Não é uma mera coincidência que, ao instituir a Eucaristia, Jesus tenha realizado também um ato revolucionário, ao lavar os pés dos seus discípulos. Este gesto de abaixar-se e lavar os pés alheios era realizado pelos servos. Ao tomar à dianteira e fazer acontecer um gesto típico do servo, Jesus vai demonstrar aos seus que no Reino do Pai e seu, “os últimos serão os primeiros, e os primeiros serão os últimos”. (Mt 20, 16) Assim, o seguidor de Jesus de Nazaré deve ter sempre como meta servir e não ser servido. Na perspectiva de Jesus, quem não vive para servir não serve para viver. Servir na gratuidade do amor que se faz presente naqueles e naquelas que dão a sua vida pelas mesmas causas de Jesus em favor dos oprimidos, excluídos e marginalizados.

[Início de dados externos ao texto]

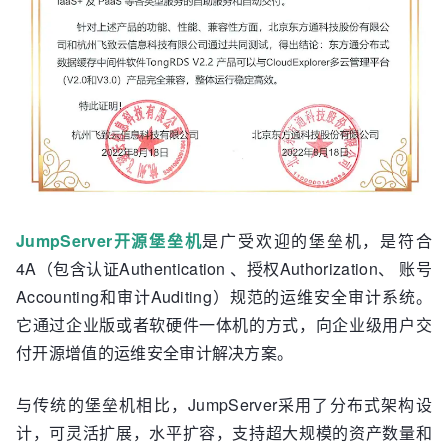
JumpServer开源堡垒机
是广受欢迎的堡垒机，是符合
4A（包含认证Authentication 、授权Authorization、 账号
Accounting和审计Auditing）规范的运维安全审计系统。
它通过企业版或者软硬件一体机的方式，向企业级用户交
付开源增值的运维安全审计解决方案。
与传统的堡垒机相比，JumpServer采用了分布式架构设
计，可灵活扩展，水平扩容，支持超大规模的资产数量和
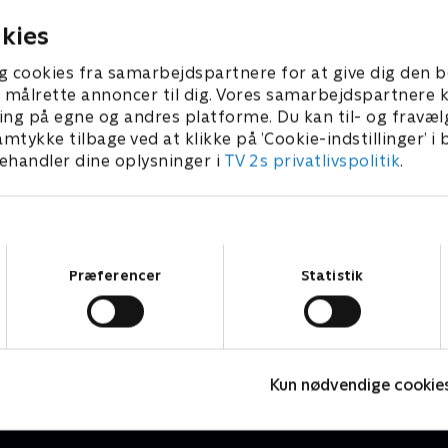
kies
g cookies fra samarbejdspartnere for at give dig den b
l at målrette annoncer til dig. Vores samarbejdspartner
ing på egne og andres platforme. Du kan til- og fravæl
amtykke tilbage ved at klikke på ’Cookie-indstillinger’ i
handler dine oplysninger i
TV 2s privatlivspolitik
.
Samtykkevalg
Præferencer
Statistik
Headhunters
K
Drama • 1 sæsoner
D
Kun nødvendige cookie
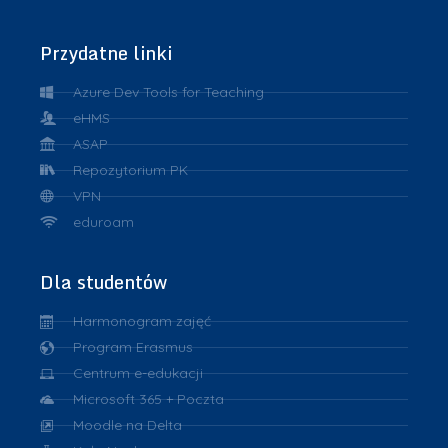
Przydatne linki
Azure Dev Tools for Teaching
eHMS
ASAP
Repozytorium PK
VPN
eduroam
Dla studentów
Harmonogram zajęć
Program Erasmus
Centrum e-edukacji
Microsoft 365 + Poczta
Moodle na Delta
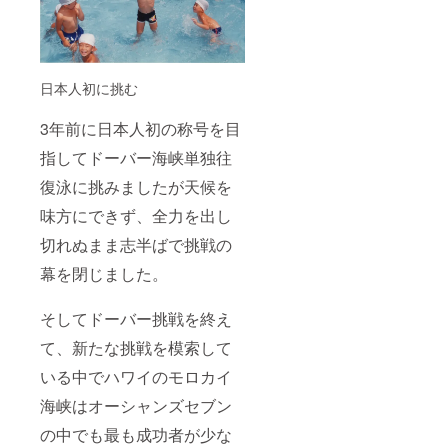
日本人初に挑む
3年前に日本人初の称号を目
指してドーバー海峡単独往
復泳に挑みましたが天候を
味方にできず、全力を出し
切れぬまま志半ばで挑戦の
幕を閉じました。
そしてドーバー挑戦を終え
て、新たな挑戦を模索して
いる中でハワイのモロカイ
海峡はオーシャンズセブン
の中でも最も成功者が少な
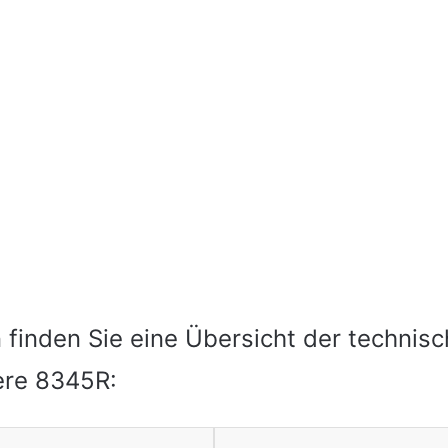
 finden Sie eine Übersicht der technis
ere 8345R:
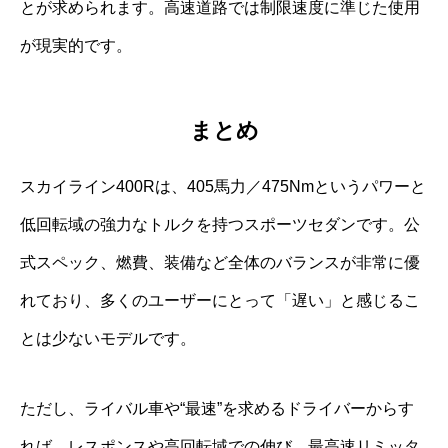
とが求められます。高速道路では制限速度に準じた使用
が現実的です。
まとめ
スカイライン400Rは、405馬力／475Nmというパワーと
低回転域の強力なトルクを持つスポーツセダンです。公
式スペック、燃費、装備など全体のバランスが非常に優
れており、多くのユーザーにとって「遅い」と感じるこ
とは少ないモデルです。
ただし、ライバル車や“最速”を求めるドライバーからす
れば、レスポンスや高回転域での伸び、最高速リミッタ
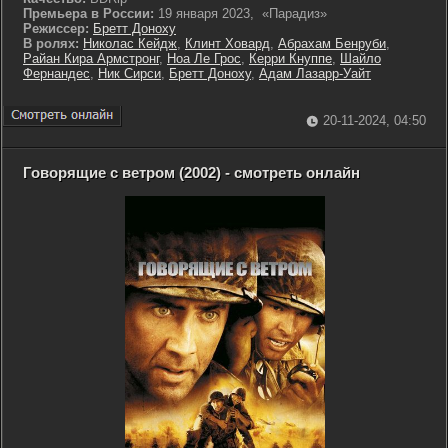
Премьера в России:
19 января 2023, «Парадиз»
Режиссер:
Бретт Доноху
В ролях:
Николас Кейдж
,
Клинт Ховард
,
Абрахам Бенруби
,
Райан Кира Армстронг
,
Ноа Ле Грос
,
Керри Кнуппе
,
Шайло
Фернандес
,
Ник Сирси
,
Бретт Доноху
,
Адам Лазарр-Уайт
20-11-2024, 04:50
Говорящие с ветром (2002) - смотреть онлайн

O Sacerdote é um servo de Deus prestando seu serviço à comunidade. Tanto que nos primórdios do cristianismo, a “Estola” utilizada pelos sacerdotes está relacionada a “toalha” que Jesus usou na noite da Ceia quando lavou os pés dos discípulos: “levantou-se da mesa, tirou o manto, pegou uma toalha e amarrou-a na cintura. Derramou água numa bacia e começou a lavar os pés dos discípulos, enxugando-os com a toalha com que estava cingido. (Jo 13,4-5) A estola é símbolo do serviço ministerial que o padre exerce para a Igreja. Servo com e como o Servo de Deus no serviço de entrega gratuita à comunidade.
Como servo pobre com os pobres e para os pobres, a exemplo de Jesus, o sacerdote deve fazer uso das vestes mais simples possível, para que assim possa desenvolver melhor o seu serviço à comunidade. Desta forma, as vestes mirabolantes, suntuosas e cheias de adornos luxuosos, estão em dissintonia com a simplicidade do “Servo Sofredor”. Quem tem uma preocupação excessiva com tais vestes dá mostras de querer chamar mais atenção sobre si mesmo que para o serviço que é chamado a desenvolver como sacerdote que veio para servir e não ser servido. Em sintonia com o Papa Francisco podemos dizer: “sacerdócio não é carreira, é serviço”.
Francisco Carlos Machado Alves conhecido como Chico Machado, foi da Congregação do Santíssimo Redentor, os Redentorista, da província de São Paulo. Reside em São Felix do Araguaia no Mato Grosso e é agente de Pastoral na Prelazia de São Felix desde 1992. Sua atividade pastoral é junto aos povos indígenas da região: Xavante, Kayabi, Karajá, dentre outros. Mestre em Educação atua na formação continuada de professores Indígenas, nas escolas das respectivas aldeias.